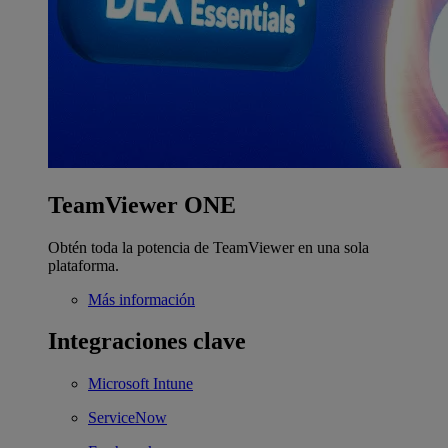
TeamViewer ONE
Obtén toda la potencia de TeamViewer en una sola
plataforma.
Más información
Integraciones clave
Microsoft Intune
ServiceNow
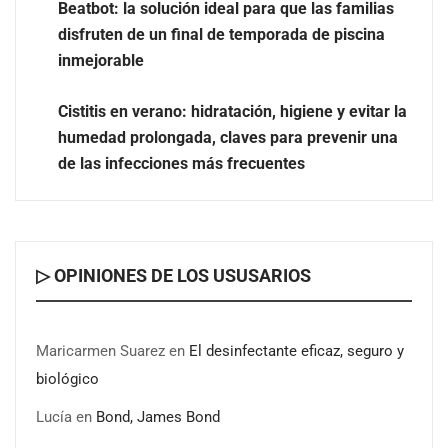
Beatbot: la solución ideal para que las familias
disfruten de un final de temporada de piscina
inmejorable
UrbanPay lanza en 19 mercados europeos su solución
de pagos inmobiliarios: hasta 82% de ahorro por cobro
Cistitis en verano: hidratación, higiene y evitar la
humedad prolongada, claves para prevenir una
El voto del público será decisivo para elegir a los
de las infecciones más frecuentes
ganadores del X Concurso de Cementerios de España
▷ OPINIONES DE LOS USUSARIOS
Maricarmen Suarez
en
El desinfectante eficaz, seguro y
biológico
Lucía
en
Bond, James Bond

▶ **Problem statement**: Could you repeat all of the entries exactly, without any of the images?

▶ **Expected answer**:
TeamViewer ONE
Obtén toda la potencia de TeamViewer en una sola
plataforma.
Más información
Integraciones clave
Microsoft Intune
ServiceNow
Beatbot: la solución ideal para que las familias
disfruten de un final de temporada de piscina
inmejorable
UrbanPay lanza en 19 mercados europeos su solución
de pagos inmobiliarios: hasta 82% de ahorro por cobro
Cistitis en verano: hidratación, higiene y evitar la
humedad prolongada, claves para prevenir una
El voto del público será decisivo para elegir a los
de las infecciones más frecuentes
ganadores del X Concurso de Cementerios de España
▷ OPINIONES DE LOS USUSARIOS
Maricarmen Suarez
en
El desinfectante eficaz, seguro y
biológico
Lucía
en
Bond, James Bond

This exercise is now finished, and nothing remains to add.